Extracted page text data:
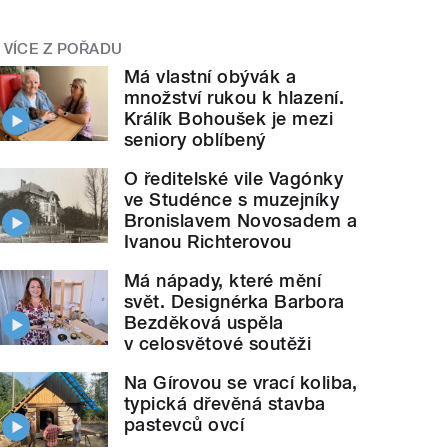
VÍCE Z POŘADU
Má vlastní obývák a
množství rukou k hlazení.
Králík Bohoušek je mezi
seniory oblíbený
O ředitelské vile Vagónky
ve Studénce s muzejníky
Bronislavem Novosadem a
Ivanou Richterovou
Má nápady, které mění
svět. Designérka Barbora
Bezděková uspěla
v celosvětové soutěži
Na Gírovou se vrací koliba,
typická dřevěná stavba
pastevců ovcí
==
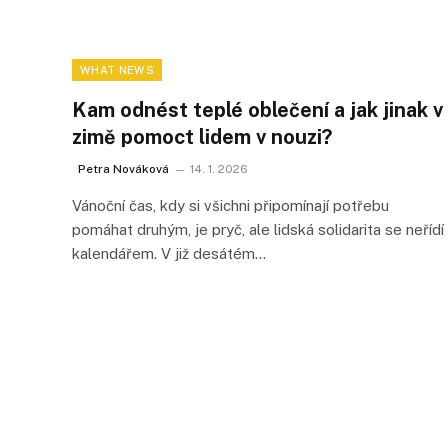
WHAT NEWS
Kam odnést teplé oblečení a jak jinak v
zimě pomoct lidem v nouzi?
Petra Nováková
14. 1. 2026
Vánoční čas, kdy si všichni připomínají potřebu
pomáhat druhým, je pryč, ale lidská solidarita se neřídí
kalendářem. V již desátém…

What to produce: Exactly the lines above from the one with "Kam odnést teplé oblečení a jak jinak v" to the one with "kalendářem. V již desátém…", both included, are to be quoted; leave the rest out.

Result for this exercise:
Kam odnést teplé oblečení a jak jinak v
zimě pomoct lidem v nouzi?
Petra Nováková
14. 1. 2026
Vánoční čas, kdy si všichni připomínají potřebu
pomáhat druhým, je pryč, ale lidská solidarita se neřídí
kalendářem. V již desátém…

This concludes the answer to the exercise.